▶ **Assignment**
Here the job is to copy the data exactly and to exclude every image from it.

Stored data entries
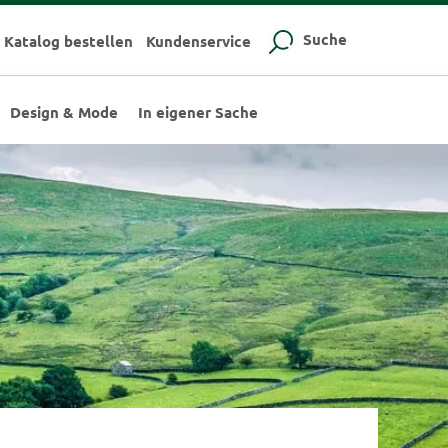
Suche
Katalog bestellen
Kundenservice
Design & Mode
In eigener Sache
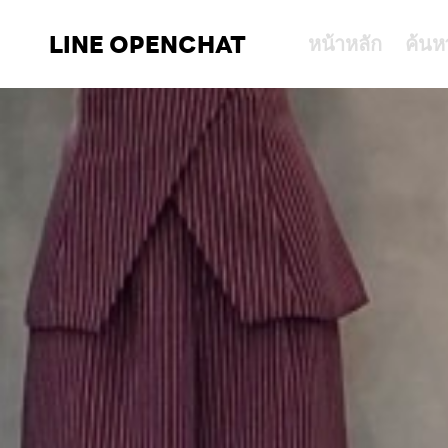
LINE OPENCHAT
หน้าหลัก
ค้นห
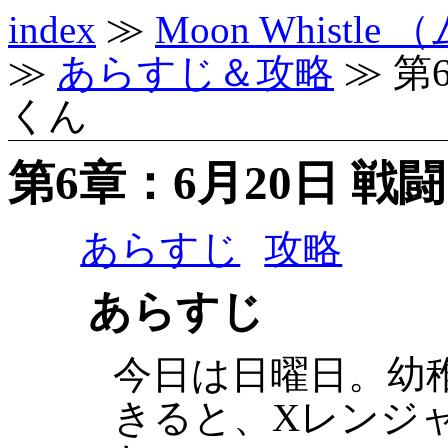
index
≫
Moon Whist
≫
あらすじ＆攻略
≫ 第
くん
第6章：6月20日 
あらすじ
攻略
あらすじ
今日は日曜日。幼
きると、Xレンジ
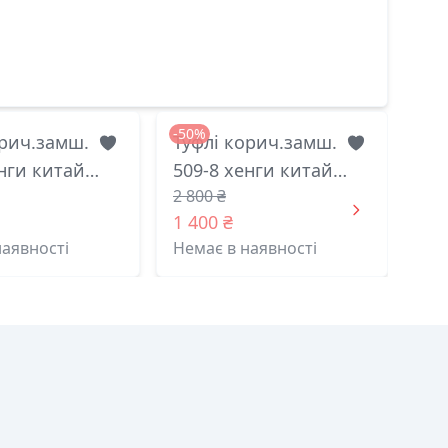
-50%
орич.замш.
Туфлі корич.замш.
енги китай
509-8 хенги китай
2 800 ₴
41(р)
1 400 ₴
наявності
Немає в наявності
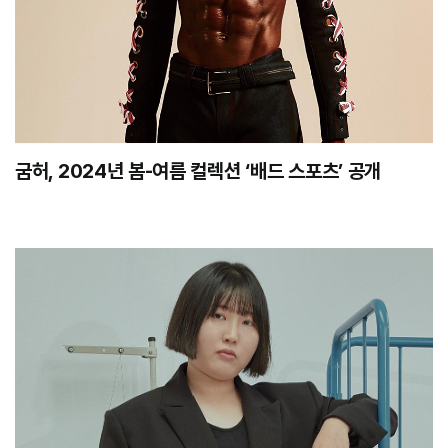
굼허, 2024년 봄-여름 컬렉션 ‘배드 스포츠’ 공개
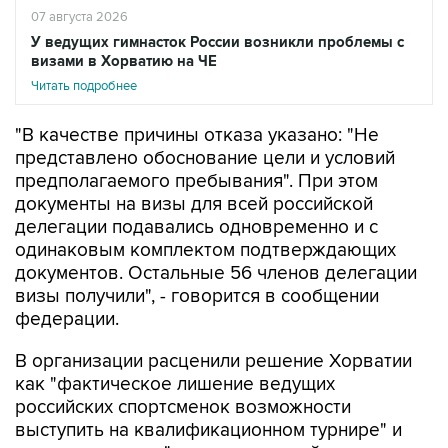
07 августа 2026
У ведущих гимнасток России возникли проблемы с
визами в Хорватию на ЧЕ
Читать подробнее
"В качестве причины отказа указано: "Не
представлено обоснование цели и условий
предполагаемого пребывания". При этом
документы на визы для всей российской
делегации подавались одновременно и с
одинаковым комплектом подтверждающих
документов. Остальные 56 членов делегации
визы получили", - говорится в сообщении
федерации.
В организации расценили решение Хорватии
как "фактическое лишение ведущих
российских спортсменок возможности
выступить на квалификационном турнире" и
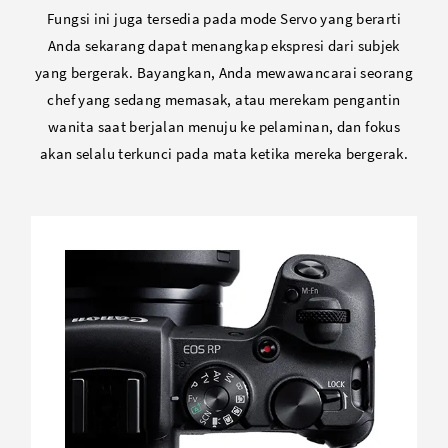
Fungsi ini juga tersedia pada mode Servo yang berarti
Anda sekarang dapat menangkap ekspresi dari subjek
yang bergerak. Bayangkan, Anda mewawancarai seorang
chef yang sedang memasak, atau merekam pengantin
wanita saat berjalan menuju ke pelaminan, dan fokus
akan selalu terkunci pada mata ketika mereka bergerak.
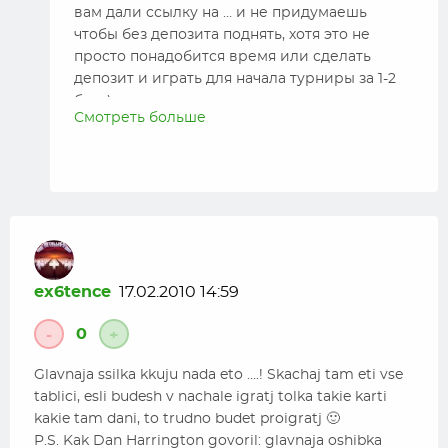
вам дали ссылку на … и не придумаешь
чтобы без депозита поднять, хотя это не
просто понадобится время или сделать
депозит и играть для начала турниры за 1-2
бака)
Смотреть больше
ex6tence
17.02.2010 14:59
0
-
+
Glavnaja ssilka kkuju nada eto ….! Skachaj tam eti vse
tablici, esli budesh v nachale igratj tolka takie karti
kakie tam dani, to trudno budet proigratj 🙂
P.S. Kak Dan Harrington govoril: glavnaja oshibka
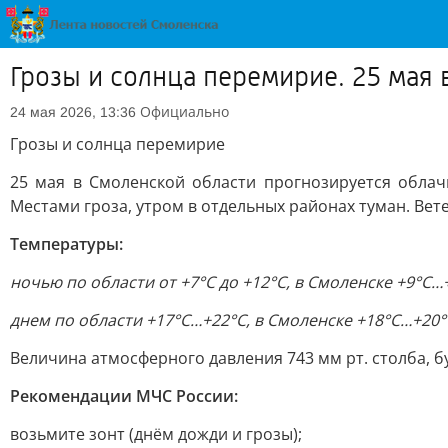
Грозы и солнца перемирие. 25 мая
Официально
24 мая 2026, 13:36
Грозы и солнца перемирие
25 мая в Смоленской области прогнозируется обла
Местами гроза, утром в отдельных районах туман. Вете
Температуры:
ночью по области от +7°С до +12°С, в Смоленске +9°С…
днем по области +17°С…+22°С, в Смоленске +18°С…+20°
Величина атмосферного давления 743 мм рт. столба, бу
Рекомендации МЧС России:
возьмите зонт (днём дожди и грозы);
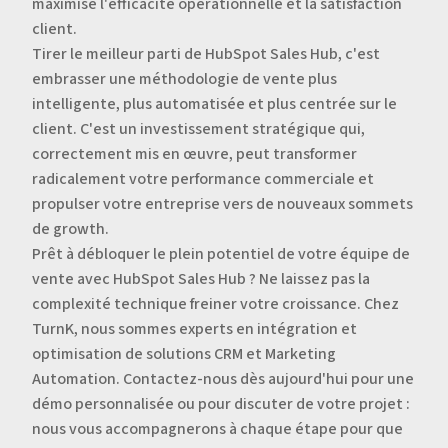
maximise l'efficacité opérationnelle et la satisfaction
client.
Tirer le meilleur parti de HubSpot Sales Hub, c'est
embrasser une méthodologie de vente plus
intelligente, plus automatisée et plus centrée sur le
client. C'est un investissement stratégique qui,
correctement mis en œuvre, peut transformer
radicalement votre performance commerciale et
propulser votre entreprise vers de nouveaux sommets
de growth.
Prêt à débloquer le plein potentiel de votre équipe de
vente avec HubSpot Sales Hub ? Ne laissez pas la
complexité technique freiner votre croissance. Chez
TurnK, nous sommes experts en intégration et
optimisation de solutions CRM et Marketing
Automation. Contactez-nous dès aujourd'hui pour une
démo personnalisée ou pour discuter de votre projet :
nous vous accompagnerons à chaque étape pour que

▶ **Solution**
Suche
Katalog bestellen
Kundenservice
Design & Mode
In eigener Sache
LINE OPENCHAT
หน้าหลัก
ค้นห
index
≫
Moon Whist
≫
あらすじ＆攻略
≫ 第
くん
第6章：6月20日 
あらすじ
攻略
あらすじ
今日は日曜日。幼
きると、Xレンジ
-50%
орич.замш.
Туфлі корич.замш.
енги китай
509-8 хенги китай
2 800 ₴
41(р)
1 400 ₴
наявності
Немає в наявності
굼허, 2024년 봄-여름 컬렉션 ‘배드 스포츠’ 공개
07 августа 2026
У ведущих гимнасток России возникли проблемы с
визами в Хорватию на ЧЕ
Читать подробнее
"В качестве причины отказа указано: "Не
представлено обоснование цели и условий
предполагаемого пребывания". При этом
документы на визы для всей российской
делегации подавались одновременно и с
одинаковым комплектом подтверждающих
документов. Остальные 56 членов делегации
визы получили", - говорится в сообщении
федерации.
В организации расценили решение Хорватии
как "фактическое лишение ведущих
российских спортсменок возможности
выступить на квалификационном турнире" и
Fungsi ini juga tersedia pada mode Servo yang berarti
Anda sekarang dapat menangkap ekspresi dari subjek
yang bergerak. Bayangkan, Anda mewawancarai seorang
chef yang sedang memasak, atau merekam pengantin
wanita saat berjalan menuju ke pelaminan, dan fokus
akan selalu terkunci pada mata ketika mereka bergerak.
вам дали ссылку на … и не придумаешь
чтобы без депозита поднять, хотя это не
просто понадобится время или сделать
депозит и играть для начала турниры за 1-2
бака)
Смотреть больше
ex6tence
17.02.2010 14:59
0
-
+
Glavnaja ssilka kkuju nada eto ….! Skachaj tam eti vse
tablici, esli budesh v nachale igratj tolka takie karti
kakie tam dani, to trudno budet proigratj 🙂
P.S. Kak Dan Harrington govoril: glavnaja oshibka
Грозы и солнца перемирие. 25 мая
Официально
24 мая 2026, 13:36
Грозы и солнца перемирие
25 мая в Смоленской области прогнозируется обла
Местами гроза, утром в отдельных районах туман. Вете
Температуры:
ночью по области от +7°С до +12°С, в Смоленске +9°С…
днем по области +17°С…+22°С, в Смоленске +18°С…+20°
Величина атмосферного давления 743 мм рт. столба, бу
Рекомендации МЧС России:
возьмите зонт (днём дожди и грозы);
maximise l'efficacité opérationnelle et la satisfaction
client.
Tirer le meilleur parti de HubSpot Sales Hub, c'est
embrasser une méthodologie de vente plus
intelligente, plus automatisée et plus centrée sur le
client. C'est un investissement stratégique qui,
correctement mis en œuvre, peut transformer
radicalement votre performance commerciale et
propulser votre entreprise vers de nouveaux sommets
de growth.
Prêt à débloquer le plein potentiel de votre équipe de
vente avec HubSpot Sales Hub ? Ne laissez pas la
complexité technique freiner votre croissance. Chez
TurnK, nous sommes experts en intégration et
optimisation de solutions CRM et Marketing
Automation. Contactez-nous dès aujourd'hui pour une
démo personnalisée ou pour discuter de votre projet :
nous vous accompagnerons à chaque étape pour que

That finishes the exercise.